(Saved entries)
+++

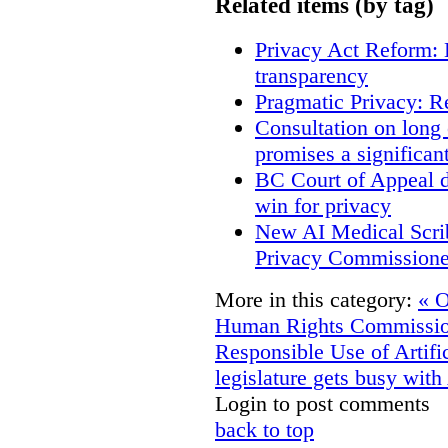
Related items (by tag)
Privacy Act Reform: 
transparency
Pragmatic Privacy: R
Consultation on long
promises a significan
BC Court of Appeal d
win for privacy
New AI Medical Scri
Privacy Commissione
More in this category:
« O
Human Rights Commissioner
Responsible Use of Artific
legislature gets busy with
Login to post comments
back to top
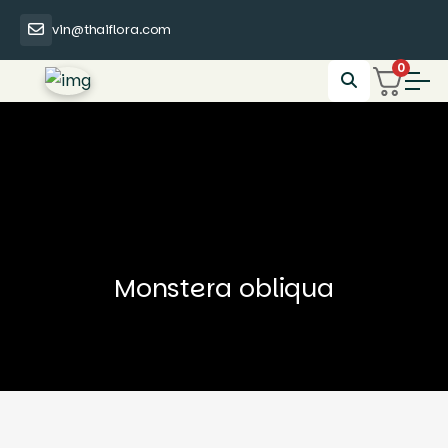
vin@thaiflora.com
0
Monstera obliqua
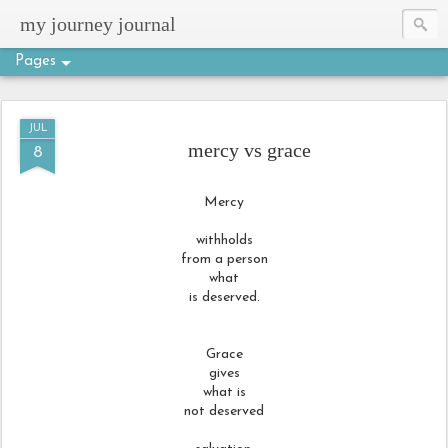
my journey journal
Pages
JUL
mercy vs grace
8
Mercy
withholds
from a person
what
is deserved.
Grace
gives
what is
not deserved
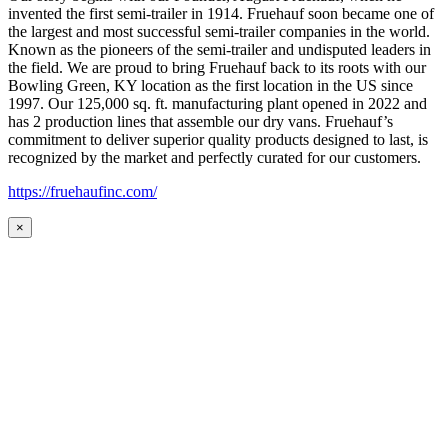
invented the first semi-trailer in 1914. Fruehauf soon became one of
the largest and most successful semi-trailer companies in the world.
Known as the pioneers of the semi-trailer and undisputed leaders in
the field. We are proud to bring Fruehauf back to its roots with our
Bowling Green, KY location as the first location in the US since
1997. Our 125,000 sq. ft. manufacturing plant opened in 2022 and
has 2 production lines that assemble our dry vans. Fruehauf’s
commitment to deliver superior quality products designed to last, is
recognized by the market and perfectly curated for our customers.
https://fruehaufinc.com/
×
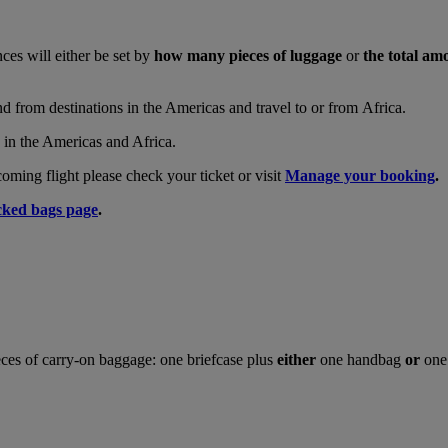
nces will either be set by
how many pieces of luggage
or
the total am
and from destinations in the Americas and travel to or from Africa.
s in the Americas and Africa.
ing flight please check your ticket or visit
Manage your booking
.
ked bags page
.
ces of carry-on baggage: one briefcase plus
either
one handbag
or
one 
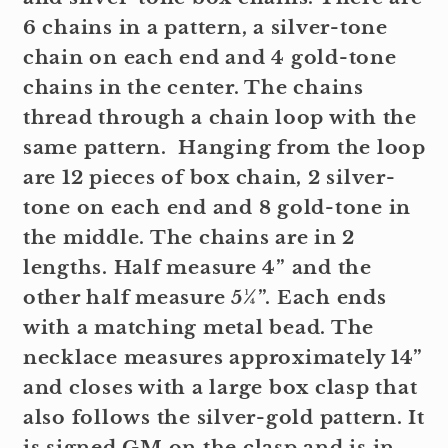
6 chains in a pattern, a silver-tone
chain on each end and 4 gold-tone
chains in the center. The chains
thread through a chain loop with the
same pattern. Hanging from the loop
are 12 pieces of box chain, 2 silver-
tone on each end and 8 gold-tone in
the middle. The chains are in 2
lengths. Half measure 4” and the
other half measure 5¼”. Each ends
with a matching metal bead. The
necklace measures approximately 14”
and closes with a large box clasp that
also follows the silver-gold pattern. It
is signed GM on the clasp and is in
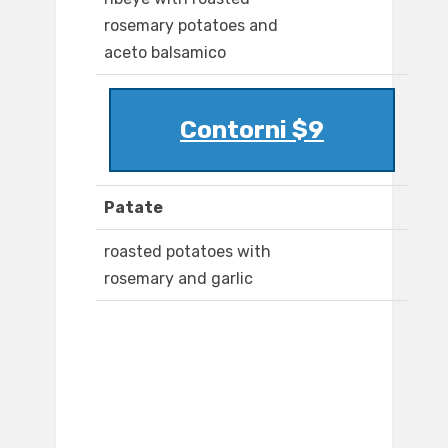
rosemary potatoes and
aceto balsamico
Contorni $9
Patate
roasted potatoes with
rosemary and garlic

+++

Directions:
Each line above that contains the string "trailer" should be identified and copied.

Answer space:
invented the first semi-trailer in 1914. Fruehauf soon became one of
the largest and most successful semi-trailer companies in the world.
Known as the pioneers of the semi-trailer and undisputed leaders in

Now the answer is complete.